▶ [Provided entries]

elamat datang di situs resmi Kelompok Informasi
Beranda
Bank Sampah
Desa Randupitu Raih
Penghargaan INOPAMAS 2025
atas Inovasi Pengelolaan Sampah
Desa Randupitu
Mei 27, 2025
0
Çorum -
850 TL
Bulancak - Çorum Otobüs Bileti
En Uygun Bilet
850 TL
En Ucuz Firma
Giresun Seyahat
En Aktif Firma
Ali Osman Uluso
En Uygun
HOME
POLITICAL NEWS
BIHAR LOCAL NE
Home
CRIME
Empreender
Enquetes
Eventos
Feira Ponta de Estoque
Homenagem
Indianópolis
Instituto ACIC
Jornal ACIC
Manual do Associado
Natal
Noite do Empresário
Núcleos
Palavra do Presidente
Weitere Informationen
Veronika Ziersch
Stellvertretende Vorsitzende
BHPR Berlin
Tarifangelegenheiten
...
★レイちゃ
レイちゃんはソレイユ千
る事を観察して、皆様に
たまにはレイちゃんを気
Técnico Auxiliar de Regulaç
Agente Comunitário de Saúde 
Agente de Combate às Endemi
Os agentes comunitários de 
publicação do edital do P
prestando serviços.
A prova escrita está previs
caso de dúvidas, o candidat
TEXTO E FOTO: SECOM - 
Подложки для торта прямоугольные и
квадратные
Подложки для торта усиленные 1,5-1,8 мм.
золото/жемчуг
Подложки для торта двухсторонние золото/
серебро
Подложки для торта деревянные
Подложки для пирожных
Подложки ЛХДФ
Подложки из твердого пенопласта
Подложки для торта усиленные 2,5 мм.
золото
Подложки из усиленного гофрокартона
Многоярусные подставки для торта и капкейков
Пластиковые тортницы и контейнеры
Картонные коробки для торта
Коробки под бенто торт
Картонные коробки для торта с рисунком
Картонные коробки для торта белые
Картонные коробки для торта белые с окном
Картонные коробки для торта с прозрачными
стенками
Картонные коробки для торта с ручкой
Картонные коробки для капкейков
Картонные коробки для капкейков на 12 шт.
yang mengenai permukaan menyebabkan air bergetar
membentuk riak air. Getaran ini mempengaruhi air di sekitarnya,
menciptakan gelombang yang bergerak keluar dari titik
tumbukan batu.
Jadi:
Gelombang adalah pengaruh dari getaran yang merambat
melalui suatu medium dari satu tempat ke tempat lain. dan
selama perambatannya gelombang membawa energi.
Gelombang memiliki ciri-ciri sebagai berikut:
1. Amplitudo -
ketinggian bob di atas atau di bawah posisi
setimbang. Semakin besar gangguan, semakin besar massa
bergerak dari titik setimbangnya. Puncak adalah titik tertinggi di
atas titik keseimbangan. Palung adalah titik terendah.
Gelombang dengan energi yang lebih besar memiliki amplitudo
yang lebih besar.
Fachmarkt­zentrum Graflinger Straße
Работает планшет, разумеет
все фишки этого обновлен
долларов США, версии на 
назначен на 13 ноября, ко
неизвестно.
...
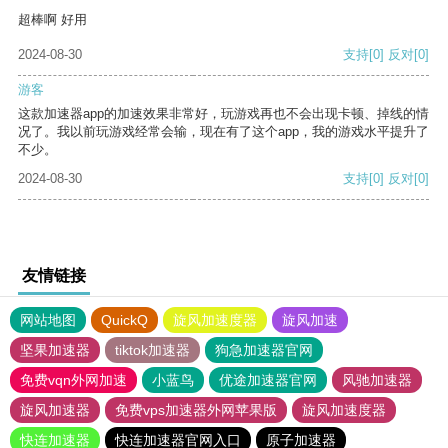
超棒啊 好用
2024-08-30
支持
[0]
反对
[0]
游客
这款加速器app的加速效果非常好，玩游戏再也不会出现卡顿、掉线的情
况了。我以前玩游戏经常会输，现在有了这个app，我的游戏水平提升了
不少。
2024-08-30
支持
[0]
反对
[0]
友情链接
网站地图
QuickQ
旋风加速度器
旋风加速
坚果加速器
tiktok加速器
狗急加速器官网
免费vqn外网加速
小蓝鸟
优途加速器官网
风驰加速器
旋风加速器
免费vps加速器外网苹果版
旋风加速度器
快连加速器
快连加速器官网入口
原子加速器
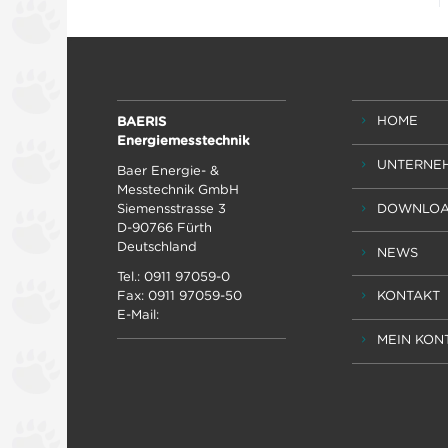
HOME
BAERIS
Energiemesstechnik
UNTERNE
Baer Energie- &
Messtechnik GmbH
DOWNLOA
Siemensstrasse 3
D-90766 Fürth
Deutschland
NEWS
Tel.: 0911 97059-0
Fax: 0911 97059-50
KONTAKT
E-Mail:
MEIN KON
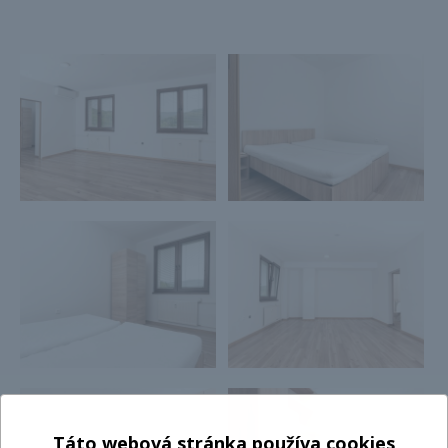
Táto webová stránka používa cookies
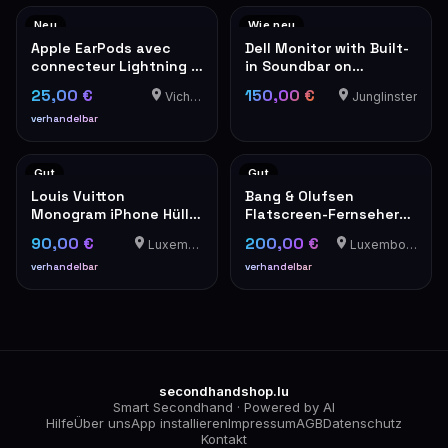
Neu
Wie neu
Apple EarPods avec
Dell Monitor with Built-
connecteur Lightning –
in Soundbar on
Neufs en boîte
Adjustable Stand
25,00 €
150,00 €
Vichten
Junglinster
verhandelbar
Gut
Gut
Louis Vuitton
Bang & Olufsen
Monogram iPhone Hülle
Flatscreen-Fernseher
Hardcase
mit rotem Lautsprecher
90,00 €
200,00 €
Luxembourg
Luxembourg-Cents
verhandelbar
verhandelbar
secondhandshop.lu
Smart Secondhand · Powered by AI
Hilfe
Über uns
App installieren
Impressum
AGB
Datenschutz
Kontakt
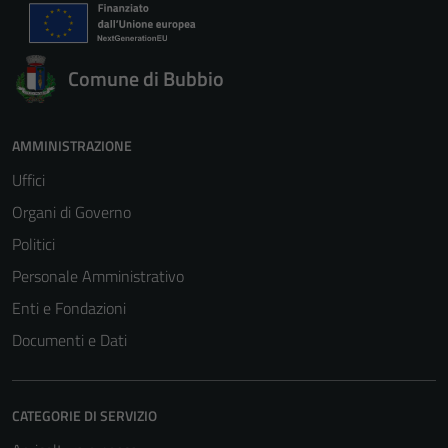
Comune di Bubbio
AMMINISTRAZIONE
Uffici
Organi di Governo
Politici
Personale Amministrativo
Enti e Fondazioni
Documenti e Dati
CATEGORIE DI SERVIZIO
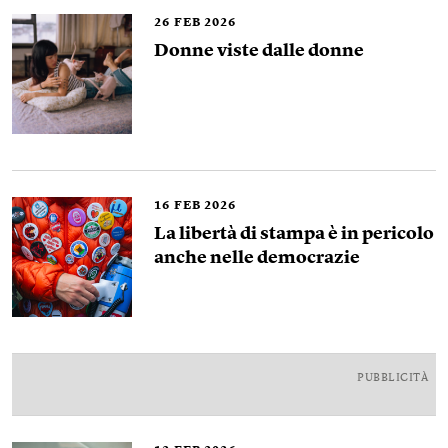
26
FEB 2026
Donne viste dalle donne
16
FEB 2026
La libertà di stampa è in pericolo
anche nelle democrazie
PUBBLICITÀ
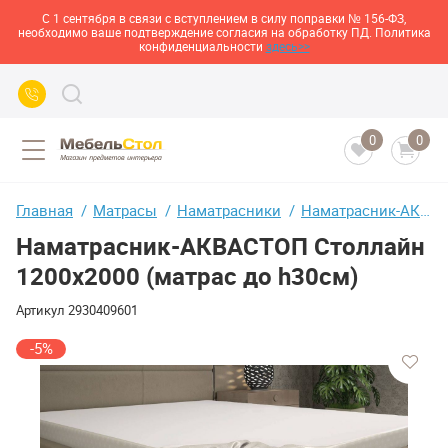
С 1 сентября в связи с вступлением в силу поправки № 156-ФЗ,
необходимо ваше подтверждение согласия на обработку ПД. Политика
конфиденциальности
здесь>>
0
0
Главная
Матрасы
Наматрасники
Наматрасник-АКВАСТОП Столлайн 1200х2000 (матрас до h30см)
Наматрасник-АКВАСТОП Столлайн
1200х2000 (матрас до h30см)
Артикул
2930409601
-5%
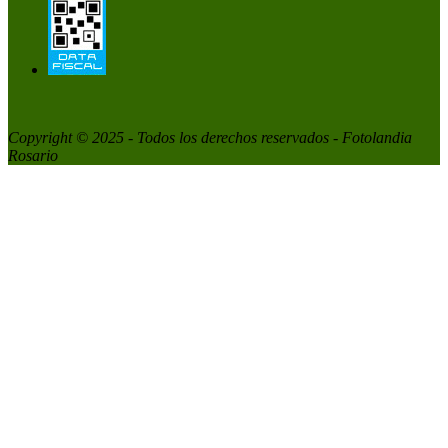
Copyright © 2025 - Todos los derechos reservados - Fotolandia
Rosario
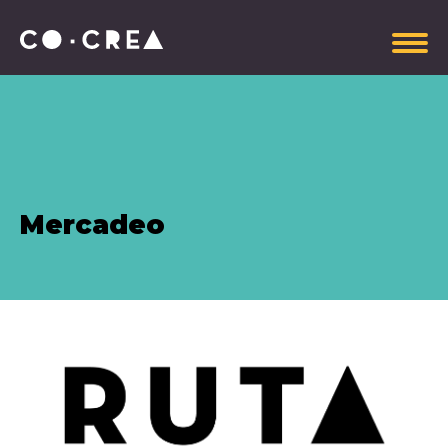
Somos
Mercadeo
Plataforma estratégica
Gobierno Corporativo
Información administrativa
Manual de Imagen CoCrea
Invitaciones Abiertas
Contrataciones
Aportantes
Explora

▶ [Exercise requirements]
List every line above that holds the word "белые".

▶ [Response below]
Картонные коробки для торта белые
Картонные коробки для торта белые с окном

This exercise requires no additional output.